> **EXERCISE PROMPT**
All that is wanted is the span of lines from the one with "національної пол" to the last line of the data, copied exactly.

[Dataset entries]
# # # # # # #
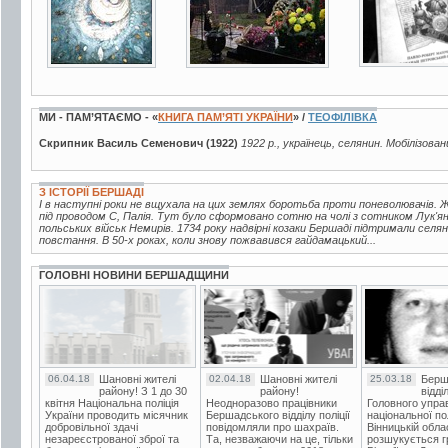
МИ - ПАМ’ЯТАЄМО - «
КНИГА ПАМ’ЯТІ УКРАЇНИ
» /
ТЕОФІЛІВКА
Скрипник Василь Семенович (1922)
1922 р., українець, селянин. Мобілізован
З ІСТОРІЇ БЕРШАДІ
І в наступні роки не вщухала на цих землях боротьба проти поневолювачів.
під проводом С, Палія. Тут було сформовано сотню на чолі з сотником Лук'ян
польських військ Немирів. 1734 року надвірні козаки Бершаді підтримали се
повстання. В 50-х роках, коли знову пожвавився гайдамацький...
ГОЛОВНІ НОВИНИ БЕРШАДЩИНИ
06.04.18
Шановні жителі
02.04.18
Шановні жителі
25.03.18
Берш
району! З 1 до 30
району!
відді
квітня Національна поліція
Неодноразово працівники
Головного упра
України проводить місячник
Бершадського відділу поліції
національної пол
добровільної здачі
повідомляли про шахраїв.
Вінницькій обла
незареєстрованої зброї та
Та, незважаючи на це, тільки
розшукується гр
# # # # # # #
> **OUTPUT BELOW**
національної пол
добровільної здачі
повідомляли про шахраїв.
Вінницькій обла
незареєстрованої зброї та
Та, незважаючи на це, тільки
розшукується гр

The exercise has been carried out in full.